Naturally, there’s a sea of text data that needs to be examined before any conclusions can be drawn. While computer-assisted methods are playing an increasingly important role in fulfilling this task, until now most of these methods have focused on either revealing higher-level themes or delving into the details of the text.

Computer Science researchers at the University of Ontario Institute of Technology (UOIT) have collaborated with scholars at the University of Konstanz, Germany to develop a new textual analysis technique: one that automatically analyzes argumentation patterns in multi-party conversations and presents the data in a visual format. Mennatallah El-Assady, the University of Konstanz PhD student leading the work, is co-supervised by UOIT’s Dr. Christopher Collins, Canada Research Chair in Linguistic Information Visualization.

Known as the VisArgue project, El-Assady has combined the University of Konstanz’s visual text analytics research with the work happening at Dr. Collins’ Visualization for Information Analysis Lab (vialab) to create a tool that allows analysts to discover broad thematic patterns as well as conduct a detailed inspection of the content—based only on a transcript of the debate.

To produce a high-level overview of the debate, the team uses Lexical Episode Plots, a visualization technique that identifies word-chains (phrases or terms) that appear more frequently than an average phrase would appear throughout the text.

Delving deeper, the visualizations provide insight into the relationship between different concepts mentioned in the debate—a sort of ‘mind map’ of what the speakers brought onto the conversation floor. For example, in a visualization of the first debate you can spot a cluster of keywords such as “income,” “tax” and “audit” that represent Clinton’s call on Trump to release his tax returns.

The tool’s Conversation-Topic-Visualization function reconstructs how speakers interacted, how many topics they covered in total, and which topics they focused on.

The topic-space view from the first debate shows Trump contributing to a wider variety of topics than Clinton. At first glance, this might suggest Trump made a larger number of substantial comments than Clinton. But as UOIT Political Science researcher Dr. Alyson King points out, the two candidates have two very different rhetorical styles, with Trump being highly repetitive and Clinton using more varied language. Just because Trump used a certain word several times or covered many topics, doesn’t necessarily mean he said more than Clinton.

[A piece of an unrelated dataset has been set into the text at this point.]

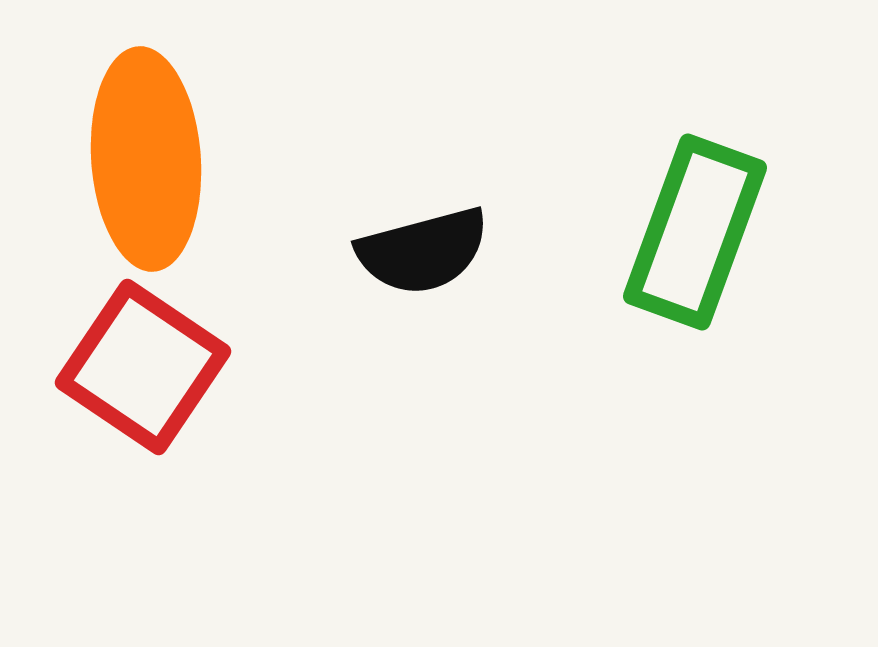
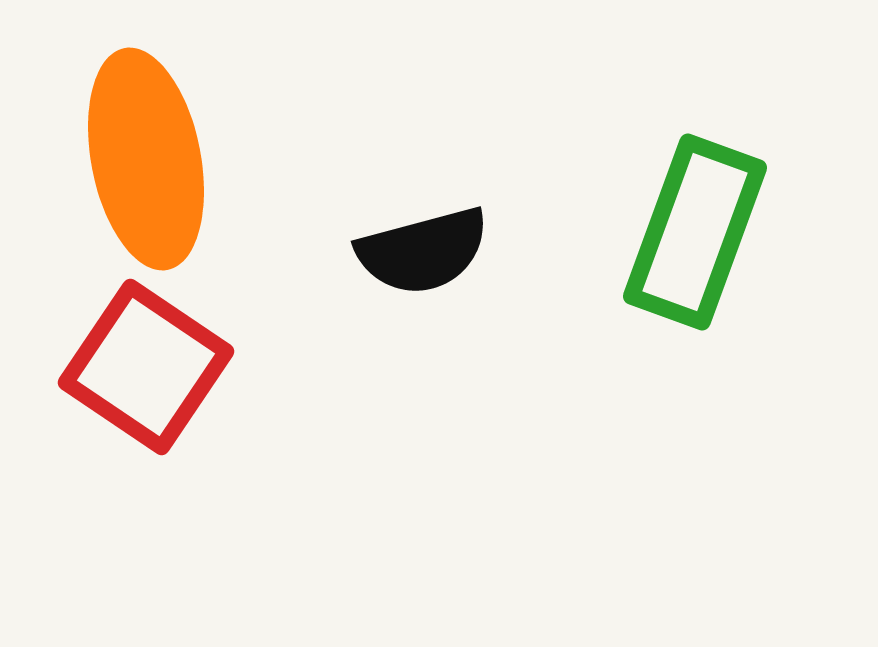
orange ellipse: rotated 7 degrees counterclockwise
red square: moved 3 px right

“Looking at the topic-space views, it might appear that Trump spoke more broadly on a variety of topics and Clinton did not; yet, if you watched the actual debate, Trump has a tendency to not complete his thoughts, and to repeat words without actually saying much that is substantive,” explains Dr. King, Assistant Professor, Faculty of Social Science and Humanities (FSSH). “He appeared to be more scattershot in his style, jumping from one topic to another without always connecting his ideas. Clinton’s style is more direct and precise, and she is less repetitive in her wording. This difference in style seems to translate into the wider path within the circle. At a surface level, the wider path trajectory associated with Trump’s utterances might seem better or positive, and Clinton’s narrower path might appear negative - but in the context of what was actually happening in the debate, the opposite might be true.”

While visualizations generated by computer algorithms might not be able to fully replace political analysis done the old-fashioned way, they do represent a fruitful opportunity for cross-faculty collaboration between computer and social science researchers.

“Big-data aggregation and visualization techniques are well established, but scholars are still working on how to make that glut of data mean something, socially and politically,” says Dr. Tanner Mirrlees, Assistant Professor, FSSH, whose research interests include political communication. “Vialab’s joint work with the University of Konstanz highlights an opportunity to bridge the gap between science, technology, engineering and math scholars who research, develop and operationalize new data visualization techniques, and social science and humanities scholars who are trained to interpret, give meaning to and make value-judgements about the data.”